Friday, February 3, 2012

Havel Lives

by Karel Schwarzenberg, Desmond Tutu and Richard von Weizsäcker

Project Syndicate

February 3, 2012

The death of Václav Havel, the former president of Czechoslovakia and the Czech Republic, has been marked with mourning around the world. For his friends, the loss is overwhelming, but we all take comfort from the fact that his courage and his ideas helped to change our world for the better, and are still continuing to do so.

Throughout his life, Havel was an unconquerable fighter for freedom and human dignity. He was the leader of the Velvet Revolution, which brought communism to a peaceful end in his homeland, a dissident intellectual who, by his unswerving conscientiousness and disciplined, down-to-earth idealism, led his compatriots in their struggle to overcome the totalitarian mindset in the years after they regained their freedom. Indeed, that mental liberation remains a living, essential part of Havel’s legacy.
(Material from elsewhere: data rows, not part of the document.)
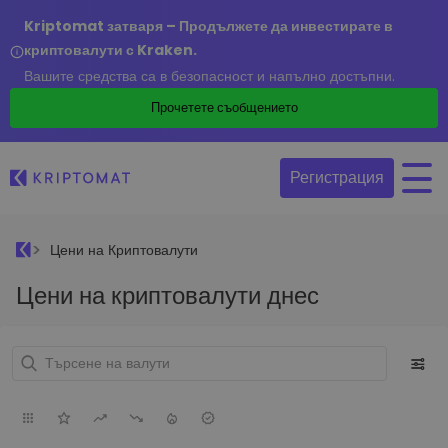
Kriptomat затваря – Продължете да инвестирате в
криптовалути с Kraken.
Вашите средства са в безопасност и напълно достъпни.
Прочетете съобщението
Регистрация
Цени на Криптовалути
Цени на криптовалути днес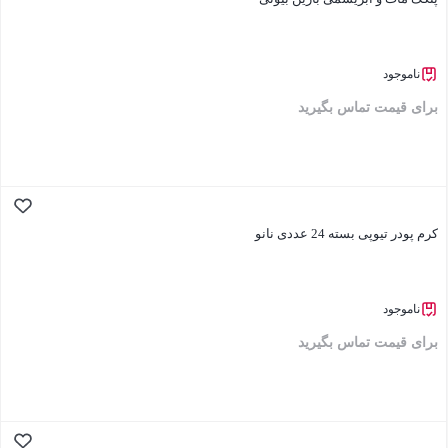
ناموجود
برای قیمت تماس بگیرید
بستن
کرم پودر تیوپی بسته 24 عددی نانو
ناموجود
برای قیمت تماس بگیرید
بستن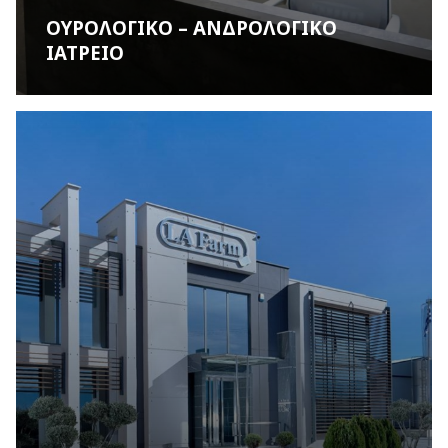
ΟΥΡΟΛΟΓΙΚΟ – ΑΝΔΡΟΛΟΓΙΚΟ
ΙΑΤΡΕΙΟ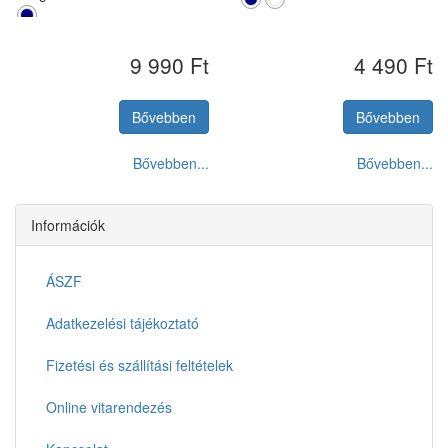
S
M
L
XL
XXL
9 990 Ft
4 490 Ft
S
M
L
XL
XXL
Bővebben
Bővebben
Bővebben...
Bővebben...
Információk
ÁSZF
Adatkezelési tájékoztató
Fizetési és szállítási feltételek
Online vitarendezés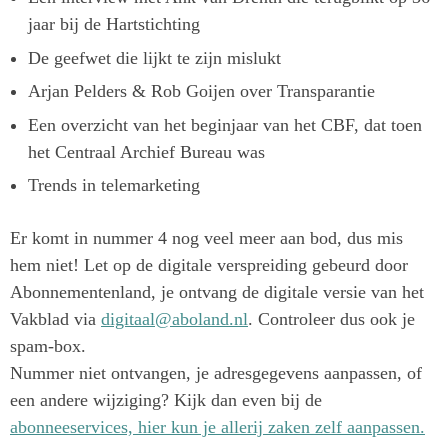
jaar bij de Hartstichting
De geefwet die lijkt te zijn mislukt
Arjan Pelders & Rob Goijen over Transparantie
Een overzicht van het beginjaar van het CBF, dat toen
het Centraal Archief Bureau was
Trends in telemarketing
Er komt in nummer 4 nog veel meer aan bod, dus mis
hem niet! Let op de digitale verspreiding gebeurd door
Abonnementenland, je ontvang de digitale versie van het
Vakblad via
digitaal@aboland.nl
. Controleer dus ook je
spam-box.
Nummer niet ontvangen, je adresgegevens aanpassen, of
een andere wijziging? Kijk dan even bij de
abonneeservices, hier kun je allerij zaken zelf aanpassen.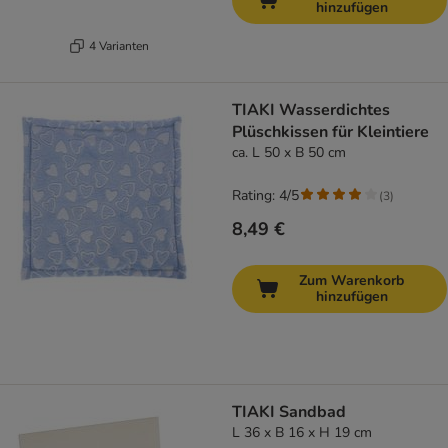
hinzufügen
4 Varianten
TIAKI Wasserdichtes
Plüschkissen für Kleintiere
ca. L 50 x B 50 cm
Rating: 4/5
(
3
)
8,49 €
Zum Warenkorb
hinzufügen
TIAKI Sandbad
L 36 x B 16 x H 19 cm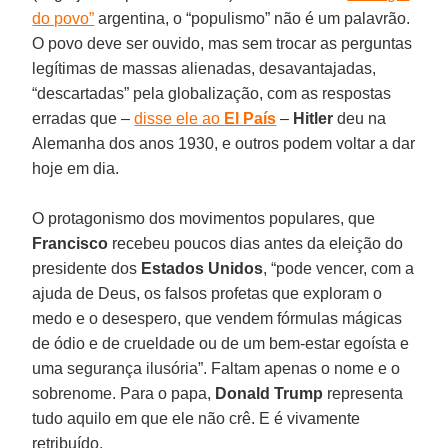
do povo”
argentina, o “populismo” não é um palavrão.
O povo deve ser ouvido, mas sem trocar as perguntas
legítimas de massas alienadas, desavantajadas,
“descartadas” pela globalização, com as respostas
erradas que –
disse ele ao
El País
–
Hitler
deu na
Alemanha dos anos 1930, e outros podem voltar a dar
hoje em dia.
O protagonismo dos movimentos populares, que
Francisco
recebeu poucos dias antes da eleição do
presidente dos
Estados Unidos
, “pode vencer, com a
ajuda de Deus, os falsos profetas que exploram o
medo e o desespero, que vendem fórmulas mágicas
de ódio e de crueldade ou de um bem-estar egoísta e
uma segurança ilusória”. Faltam apenas o nome e o
sobrenome. Para o papa,
Donald Trump
representa
tudo aquilo em que ele não crê. E é vivamente
retribuído.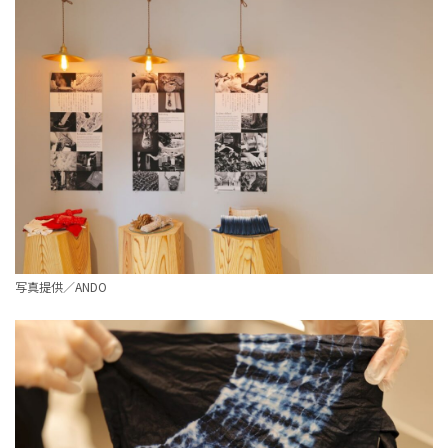
写真提供／ANDO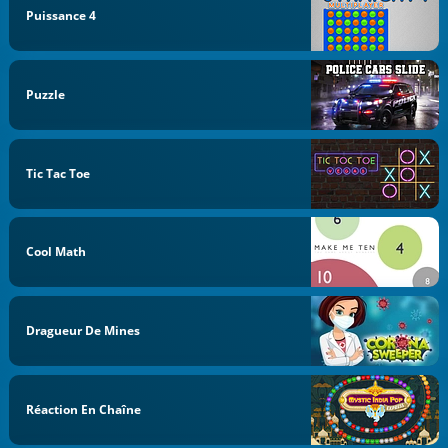
Puissance 4
Puzzle
Tic Tac Toe
Cool Math
Dragueur De Mines
Réaction En Chaîne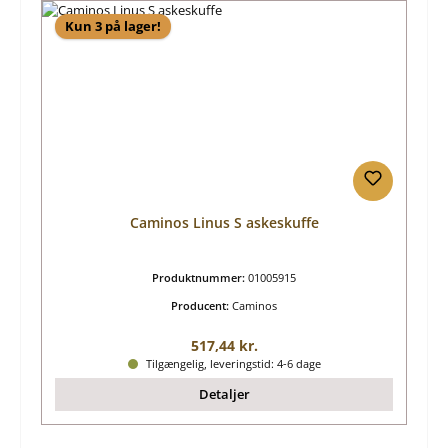
Kun 3 på lager!
Caminos Linus S askeskuffe
Produktnummer:
01005915
Producent:
Caminos
Almindelig pris:
517,44 kr.
Tilgængelig, leveringstid: 4-6 dage
Detaljer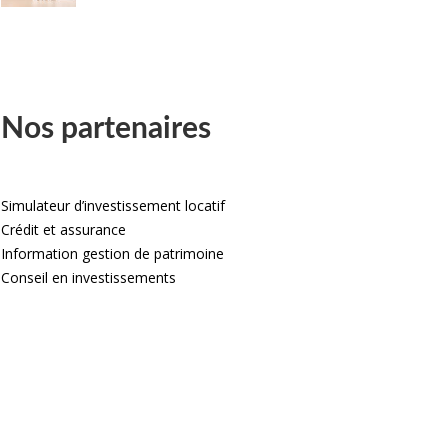
Nos partenaires
Simulateur d’investissement locatif
Crédit et assurance
Information gestion de patrimoine
Conseil en investissements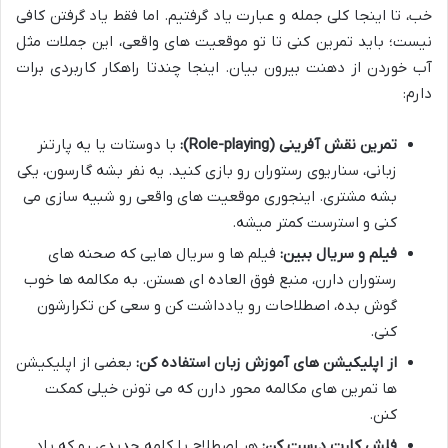
خب، تا اینجا کلی جمله و عبارت یاد گرفتیم. اما فقط یاد گرفتن کافی
نیست؛ باید تمرین کنی تا تو موقعیت های واقعی، این جملات مثل
آب خوردن از دهنت بیرون بیان. اینجا چندتا راهکار کاربردی برات
دارم:
تمرین نقش آفرینی (Role-playing):
با دوستات یا یه پارتنر
زبانی، سناریوی رستوران رو بازی کنید. یه نفر بشه گارسون، یکی
بشه مشتری. اینجوری موقعیت های واقعی رو شبیه سازی می
کنی و استرست کمتر میشه.
فیلم و سریال ببین:
فیلم ها و سریال هایی که صحنه های
رستوران دارن، منبع فوق العاده ای هستن. به مکالمه ها خوب
گوش بده، اصطلاحات رو یادداشت کن و سعی کن تکرارشون
کنی.
از اپلیکیشن های آموزش زبان استفاده کن:
بعضی از اپلیکیشن
ها تمرین های مکالمه محور دارن که می تونن خیلی کمکت
کنن.
فلش کارت درست کن:
هر اصطلاح یا کلمه جدیدی رو که یاد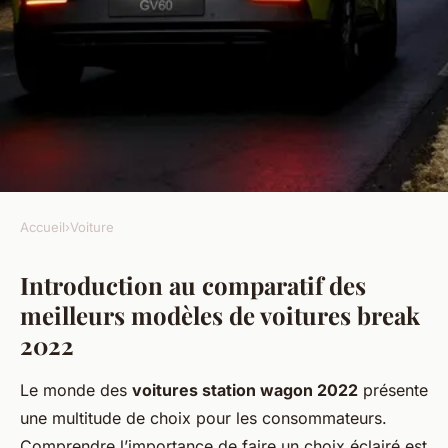
Accueil
›
Voiture
VOITURE
Introduction au comparatif des
Comparatif des meilleurs
meilleurs modèles de voitures break
modèles de voitures break
2022
2022
Le monde des
voitures station wagon 2022
présente
Célia
•
18 février 2025
•
9 min de lecture
une multitude de choix pour les consommateurs.
Comprendre l’importance de faire un choix éclairé est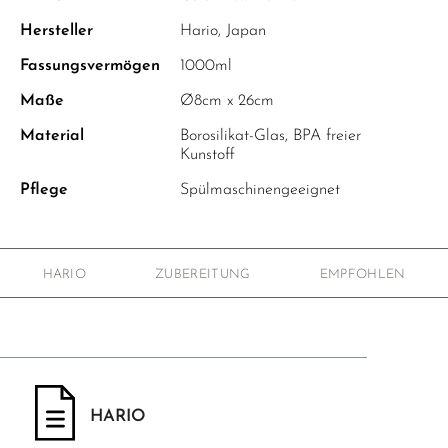
Hersteller
Hario, Japan
Fassungsvermögen
1000ml
Maße
Ø8cm x 26cm
Material
Borosilikat-Glas, BPA freier
Kunstoff
Pflege
Spülmaschinengeeignet
HARIO
ZUBEREITUNG
EMPFOHLEN
HARIO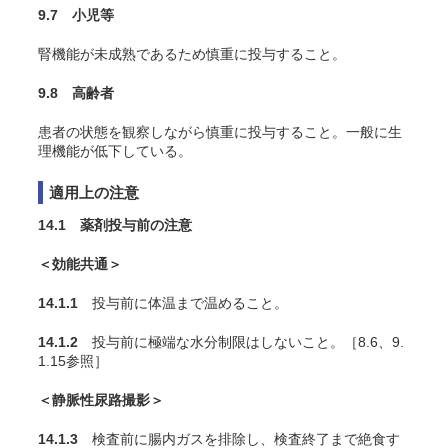
9.7 小児等
腎機能が未成熟であるため慎重に投与すること。
9.8 高齢者
患者の状態を観察しながら慎重に投与すること。一般に生
理機能が低下している。
適用上の注意
14.1 薬剤投与前の注意
＜効能共通＞
14.1.1
投与前に体温まで温めること。
14.1.2
投与前に極端な水分制限はしないこと。［8.6、9.
1.15参照］
＜静脈性尿路撮影＞
14.1.3
検査前に腸内ガスを排除し、検査終了まで絶食す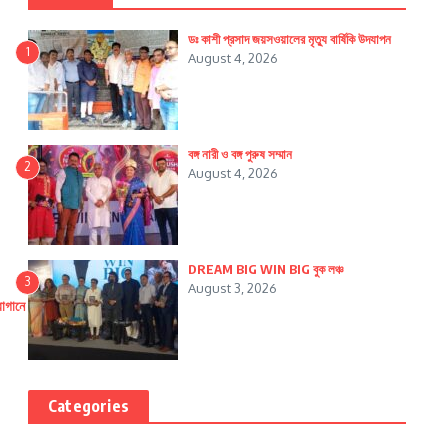
ডঃ কাশী প্রসাদ জয়সওয়ালের মৃত্যু বার্ষিকি উদযাপন
1
August 4, 2026
বঙ্গ নারী ও বঙ্গ পুরুষ সম্মান
2
August 4, 2026
DREAM BIG WIN BIG বুক লঞ্চ
3
August 3, 2026
বাগানে
Categories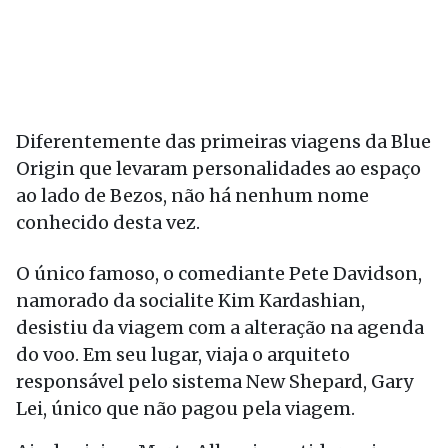
Diferentemente das primeiras viagens da Blue
Origin que levaram personalidades ao espaço
ao lado de Bezos, não há nenhum nome
conhecido desta vez.
O único famoso, o comediante Pete Davidson,
namorado da socialite Kim Kardashian,
desistiu da viagem com a alteração na agenda
do voo. Em seu lugar, viaja o arquiteto
responsável pelo sistema New Shepard, Gary
Lei, único que não pagou pela viagem.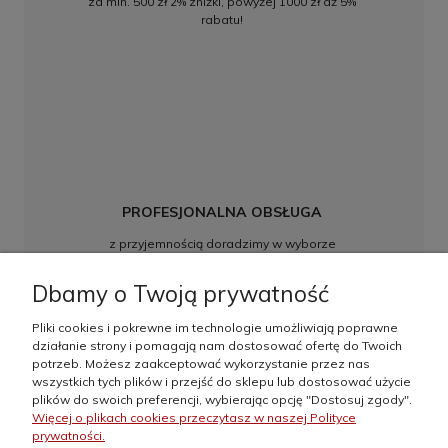
za min. 500 zł 2% zniżki, powyżej 1000 zł aż 5%
rabatu!
PROFESJONALNA OBSŁUGA
z przyjemnością doradzimy w wyborze
najkorzystniejszych rozwiązań, w razie pytań
zapraszamy do kontaktu
Dbamy o Twoją prywatność
Pliki cookies i pokrewne im technologie umożliwiają poprawne
działanie strony i pomagają nam dostosować ofertę do Twoich
Informacje
potrzeb. Możesz zaakceptować wykorzystanie przez nas
wszystkich tych plików i przejść do sklepu lub dostosować użycie
plików do swoich preferencji, wybierając opcję "Dostosuj zgody".
Moje konto
Więcej o plikach cookies przeczytasz w naszej Polityce
prywatności.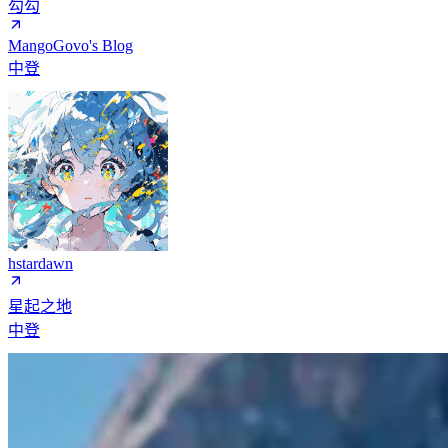
勾勾
MangoGovo's Blog
中登
hstardawn
星起之地
中登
But Havel not only changed his society and Europe; he also set an example for all who struggle for freedom. That his words and ideas are now finding resonance not only in Europe, but also in Asia, Africa, and elsewhere attests to the cogency and rigor of his vision. Each day, it seems, the power of the powerless is confirmed anew.

Havel’s stress on truth, and on not collaborating in lies, may have been the deepest core of his thought. It is truth that makes us free. And our power as free people arises from our refusal to consent willingly to lies. The powerful cannot force us to lie, except by altering our minds.